In linear regression (squared loss), using matrix we have a very concise notation for the objective

$$\text{minimize}~~ \|Ax-b\|^2$$

Where $A$ is the data matrix, $x$ is the coefficients, and $b$ is the response.

Is there similar a matrix notation for logistic regression objective? All the notations I have seen cannot get rid of the sum over all data points (something like $\sum_{\text data} \text{L}_\text{logistic}(y,\beta^Tx)$).

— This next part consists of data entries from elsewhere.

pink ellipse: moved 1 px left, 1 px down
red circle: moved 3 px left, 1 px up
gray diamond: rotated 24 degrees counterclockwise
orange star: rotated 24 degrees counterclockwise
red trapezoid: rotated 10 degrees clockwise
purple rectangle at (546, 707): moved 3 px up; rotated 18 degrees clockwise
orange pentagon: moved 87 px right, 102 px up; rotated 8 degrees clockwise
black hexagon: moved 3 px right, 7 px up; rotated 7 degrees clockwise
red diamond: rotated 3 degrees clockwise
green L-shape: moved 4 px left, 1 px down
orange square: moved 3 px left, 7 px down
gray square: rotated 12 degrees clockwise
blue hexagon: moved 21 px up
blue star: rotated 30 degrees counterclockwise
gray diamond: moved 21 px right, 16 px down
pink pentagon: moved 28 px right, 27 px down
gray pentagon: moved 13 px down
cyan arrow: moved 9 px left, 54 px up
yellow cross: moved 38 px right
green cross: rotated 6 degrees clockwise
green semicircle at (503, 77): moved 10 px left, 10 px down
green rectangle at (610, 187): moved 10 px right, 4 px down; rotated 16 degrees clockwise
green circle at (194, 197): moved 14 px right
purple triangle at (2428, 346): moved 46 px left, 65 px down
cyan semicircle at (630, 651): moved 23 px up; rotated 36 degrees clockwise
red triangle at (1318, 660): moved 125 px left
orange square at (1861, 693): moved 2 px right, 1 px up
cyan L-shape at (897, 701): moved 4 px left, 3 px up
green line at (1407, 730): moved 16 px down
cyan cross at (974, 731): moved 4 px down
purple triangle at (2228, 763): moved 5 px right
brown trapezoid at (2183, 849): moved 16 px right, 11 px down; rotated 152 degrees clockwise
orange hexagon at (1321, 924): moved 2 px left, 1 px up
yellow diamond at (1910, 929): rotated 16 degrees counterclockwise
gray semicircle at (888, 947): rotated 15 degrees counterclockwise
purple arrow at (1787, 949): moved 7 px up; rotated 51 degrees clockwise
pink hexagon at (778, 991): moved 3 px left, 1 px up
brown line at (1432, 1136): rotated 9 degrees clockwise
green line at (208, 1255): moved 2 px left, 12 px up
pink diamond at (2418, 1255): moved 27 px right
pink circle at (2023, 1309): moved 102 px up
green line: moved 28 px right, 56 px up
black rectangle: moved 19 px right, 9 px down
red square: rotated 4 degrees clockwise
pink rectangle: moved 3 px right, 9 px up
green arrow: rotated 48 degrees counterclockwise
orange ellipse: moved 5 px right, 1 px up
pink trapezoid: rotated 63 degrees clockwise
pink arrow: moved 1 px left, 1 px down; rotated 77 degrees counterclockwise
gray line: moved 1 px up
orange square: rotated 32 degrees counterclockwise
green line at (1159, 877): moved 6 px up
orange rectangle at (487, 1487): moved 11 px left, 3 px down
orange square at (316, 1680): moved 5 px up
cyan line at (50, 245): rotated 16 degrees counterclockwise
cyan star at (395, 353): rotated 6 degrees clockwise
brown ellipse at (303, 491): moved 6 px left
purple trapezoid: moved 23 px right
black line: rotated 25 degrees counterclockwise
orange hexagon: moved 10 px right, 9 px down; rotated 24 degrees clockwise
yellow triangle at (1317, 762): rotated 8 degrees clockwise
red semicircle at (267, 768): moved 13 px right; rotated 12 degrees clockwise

EDIT: thanks for joceratops and AdamO's great answer. Their answer helped me to realize that another reason linear regression have a more concise notation is because the definition of the norm, which encapsulate the square and the sum or $e^\top e$. But in logistic loss, there is not such definition, which makes notation a little bit more complicated.

Best Answer

In linear regression the Maximize Likelihood Estimation (MLE) solution for estimating $x$ has the following closed form solution (assuming that A is a matrix with full column rank):

$$\hat{x}_\text{lin}=\underset{x}{\text{argmin}} \|Ax-b\|_2^2 = (A^TA)^{-1}A^Tb$$

This is read as "find the $x$ that minimizes the objective function, $\|Ax-b\|_2^2$". The nice thing about representing the linear regression objective function in this way is that we can keep everything in matrix notation and solve for $\hat{x}_\text{lin}$ by hand. As Alex R. mentions, in practice we often don't consider $(A^TA)^{-1}$ directly because it is computationally inefficient and $A$ often does not meet the full rank criteria. Instead, we turn to the Moore-Penrose pseudoinverse. The details of computationally solving for the pseudo-inverse can involve the Cholesky decomposition or the Singular Value Decomposition.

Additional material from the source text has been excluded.